9.7 DR-learner (Kennedy 2020)
The DR-learner constructs AIPW-based pseudo-outcomes and regresses them on \(X\):
\[ \tilde Y_i^{DR} = \hat\mu_1(X_i) - \hat\mu_0(X_i) + \frac{D_i (Y_i - \hat\mu_1(X_i))}{\hat e(X_i)} - \frac{(1 - D_i) (Y_i - \hat\mu_0(X_i))}{1 - \hat e(X_i)}. \]
mu1_cf = zeros(n)
mu0_cf = zeros(n)
e_cf = zeros(n)
for k in 1:2
train = folds .!= k
test = folds .== k
mu1_cf[test] = rf_fit_predict(X[train .& (D .== 1), :], Y[train .& (D .== 1)],
X[test, :])
mu0_cf[test] = rf_fit_predict(X[train .& (D .== 0), :], Y[train .& (D .== 0)],
X[test, :])
e_cf[test] = rf_fit_predict(X[train, :], D[train], X[test, :])
end
e_cf = clamp.(e_cf, 0.02, 0.98)
pseudo_DR = @. (mu1_cf - mu0_cf) +
D * (Y - mu1_cf) / e_cf -
(1 - D) * (Y - mu0_cf) / (1 - e_cf)
tau_DR = rf_fit_predict(X, pseudo_DR, X)
@printf("DR-learner CATE correlation with truth: %.3f\n", cor(tau_DR, tau))9.8 Comparing all five estimators
fig = Figure(size = (1000, 700))
labs = ["S-learner", "T-learner", "X-learner", "R-learner", "DR-learner"]

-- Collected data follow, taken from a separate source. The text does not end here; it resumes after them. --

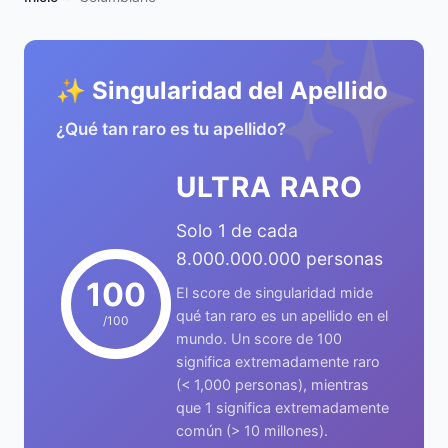
✨
✨ Singularidad del Apellido
¿Qué tan raro es tu apellido?
ULTRA RARO
Solo 1 de cada
8.000.000.000 personas
100
El score de singularidad mide
qué tan raro es un apellido en el
/100
mundo. Un score de 100
significa extremadamente raro
(< 1,000 personas), mientras
que 1 significa extremadamente
común (> 10 millones).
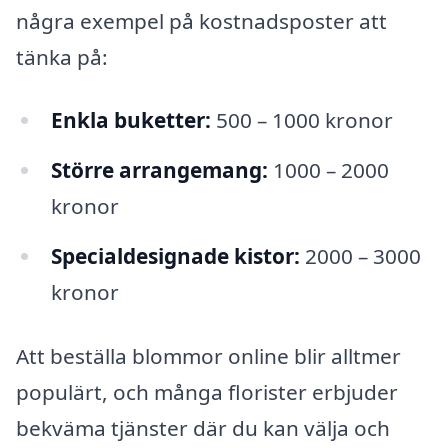
några exempel på kostnadsposter att
tänka på:
Enkla buketter:
500 – 1000 kronor
Större arrangemang:
1000 – 2000
kronor
Specialdesignade kistor:
2000 – 3000
kronor
Att beställa blommor online blir alltmer
populärt, och många florister erbjuder
bekväma tjänster där du kan välja och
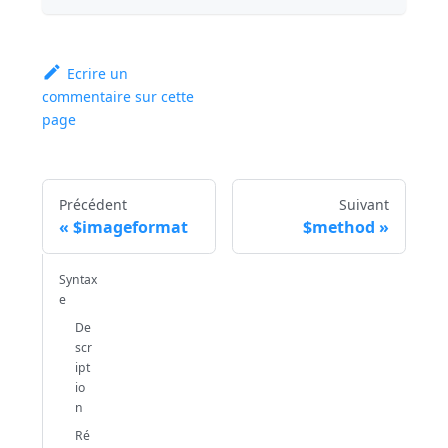
Ecrire un
commentaire sur cette
page
Précédent
Suivant
$imageformat
$method
Syntax
e
De
scr
ipt
io
n
Ré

preds = [tau_S, tau_T, tau_X, tau_R, tau_DR]
for (i, (lab, pred)) in enumerate(zip(labs, preds))
row, col = divrem(i - 1, 3) .+ (1, 1)
ax = Axis(fig[row, col],
xlabel = "X1", ylabel = "Estimated CATE",
title = lab)
scatter!(ax, X[:, 1], pred, color = (:steelblue, 0.2), markersize = 4)
lines!(ax, 0:0.01:1, x -> 1 + 2x, color = :firebrick, linestyle = :dash,
linewidth = 2)
end
fig9.9 Best Linear Projection (BLP)
Even when CATE is high-dimensional, we often want a simple summary: how does the treatment effect change with each covariate? The best linear projection of CATE onto \(X\) is the OLS regression of the pseudo-outcomes on the covariates:
\[ \text{BLP}(X) = \arg\min_{\beta} \mathbb{E}\left[(\tau(X) - X'\beta)^2\right]. \]

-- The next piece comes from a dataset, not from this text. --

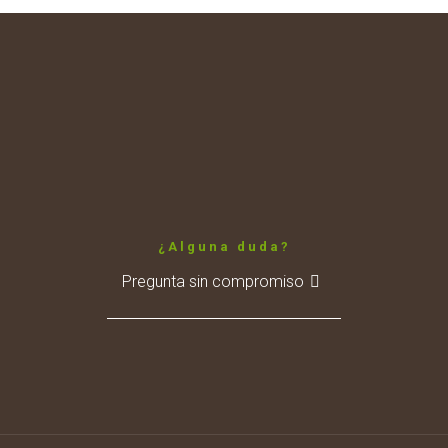
¿Alguna duda?
Pregunta sin compromiso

A doubly-robust BLP uses the DR-learner pseudo-outcomes:
blp_df = DataFrame(hcat(pseudo_DR, X), [:tau_pseudo, :X1, :X2, :X3, :X4, :X5])
blp_fit = lm(@formula(tau_pseudo ~ X1 + X2 + X3 + X4 + X5), blp_df)
println(coeftable(blp_fit))The BLP coefficient on \(X_1\) should be close to 2 (the true slope of the CATE) and statistically significant; the coefficients on \(X_2\) through \(X_5\) should be close to 0. This is a clean test for heterogeneity along specific covariates.
9.10 CLAN: testing for heterogeneity
A formal test of heterogeneity is the CLAN (Classification Analysis) proposed by Chernozhukov-Demirer-Duflo-Fernandez-Val (2018). Bin the population by predicted CATE, then estimate the average treatment effect in each bin. If the bin-specific ATEs are statistically different, there is heterogeneity.
nq = 5
quintile_edges = quantile(tau_DR, range(0, 1, length = nq + 1))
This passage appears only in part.